307 Redirection With AWS Lamda@Edge using Terraform
Lambda@Edge allows you to run AWS Lambda functions at Amazon CloudFront edge locations, enabling you to execute custom logic to modify HTTP requests and responses in real-time. A 307 redirection, in this context, involves responding to a client request with a temporary redirect status code, indicating that the requested resource resides temporarily at a different URI. By leveraging Lambda@Edge, you can dynamically manage redirects based on various conditions like user location, device type, or custom routing rules, enhancing the flexibility and performance of your web applications.
Why Lambda@Edge
Using Lambda@Edge for redirection lets you send users to different web pages based on things like where they’re located or what device they’re using, making sure they get the best experience. It’s super fast because it happens right at the edge of the internet, and it takes some work off your main server, which can save you money.
About this Repo
This repo provides a Terraform module that can be used to deploy Amazon CloudFront and assoicated certificate and have Lambda@Edge associated
Requirements
- An active AWS account with required permission to deploy resources in Kubernetes cluster
- An Understanding of Terraform and usage.

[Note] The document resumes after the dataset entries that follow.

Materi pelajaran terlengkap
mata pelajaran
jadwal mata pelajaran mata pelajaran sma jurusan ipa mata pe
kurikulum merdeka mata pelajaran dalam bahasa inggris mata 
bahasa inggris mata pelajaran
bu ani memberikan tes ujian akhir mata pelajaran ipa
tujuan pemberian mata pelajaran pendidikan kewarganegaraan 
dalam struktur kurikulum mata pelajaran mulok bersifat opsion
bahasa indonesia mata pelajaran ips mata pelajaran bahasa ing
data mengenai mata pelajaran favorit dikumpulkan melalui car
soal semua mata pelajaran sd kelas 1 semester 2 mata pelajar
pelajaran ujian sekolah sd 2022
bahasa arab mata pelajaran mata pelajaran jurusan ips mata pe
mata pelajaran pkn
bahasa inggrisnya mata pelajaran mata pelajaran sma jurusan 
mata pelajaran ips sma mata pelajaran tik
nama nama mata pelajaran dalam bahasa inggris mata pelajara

- Terraform CLI with version 1.0.0+
- A web browser that is supported for use with the AWS Management Console. (See the list of supported browsers)
Limitations
They are some constraints when writing a lambda for lambda@edge, they are:
- Must be completed within 5 minutes.
- Maximum memory size is 128mb.
- Total file (package) size must be less than 1mb.

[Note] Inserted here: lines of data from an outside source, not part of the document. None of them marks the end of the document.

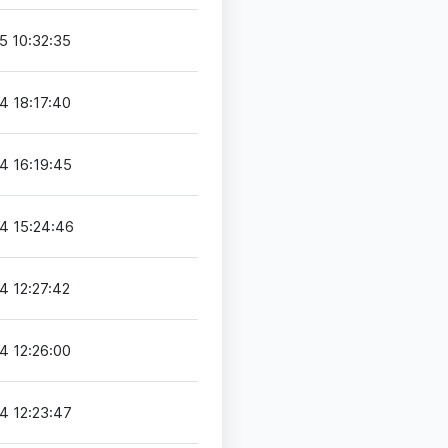
5 10:32:35
4 18:17:40
4 16:19:45
4 15:24:46
4 12:27:42
4 12:26:00
4 12:23:47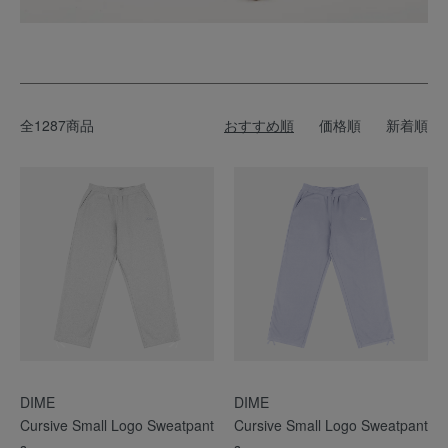
全1287商品
おすすめ順
価格順
新着順
DIME
DIME
Cursive Small Logo Sweatpant
Cursive Small Logo Sweatpant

- No environment variable can be used.
Target Architecture
There are 4 Amazon CloudFront events that can be used with this lambda, they are:
- Visitor request
- Visitor response
- Origin request (executed ONLY requested object not in cache)
- Origin response (executed ONLY requested object not in cache)
How to install
Setup
- git clone https://github.com/kalyansundars/307-redirect-lambda-edge-terraform
- Update variable.tf under main folder to the required value.
Install
- terraform init
- terraform apply
Verification
- Verify if Amazon CloudFront and Lambda functions are created on the console under Amazon CloudFront service and Lambda Service.
- Edit the behaviours tab on a required path to check if the lambda function is associated on any of the events
Clean Up
To tear down, run
terraform destroyTroubleshooting
| Issue | Solution |
|---|---|
| Error validating provider credentials | When you run the Terraform apply or destroy command from your local machine, you might encounter an error similar to the following: Error: configuring Terraform AWS Provider: error validating provider credentials: error calling sts:GetCallerIdentity: operation error STS: GetCallerIdentity, https response error StatusCode: 403, RequestID: 123456a9-fbc1-40ed-b8d8-513d0133ba7f, api error InvalidClientTokenId: The security token included in the request is invalid.This error is caused by the expiration of the security token for the credentials used in your local machine’s configuration.To resolve the error, see Set and view configuration settings in the AWS CLI documentation. |
Related Resources
- https://docs.aws.amazon.com/lambda/latest/dg/lambda-edge.html
- https://docs.aws.amazon.com/AmazonCloudFront/latest/DeveloperGuide/lambda-examples.html
- https://github.com/marksteele/edge-rewrite
Additional information
- This Lambda function can further be tweaked to add additional Amazon CloudFront variables such as geo location headers.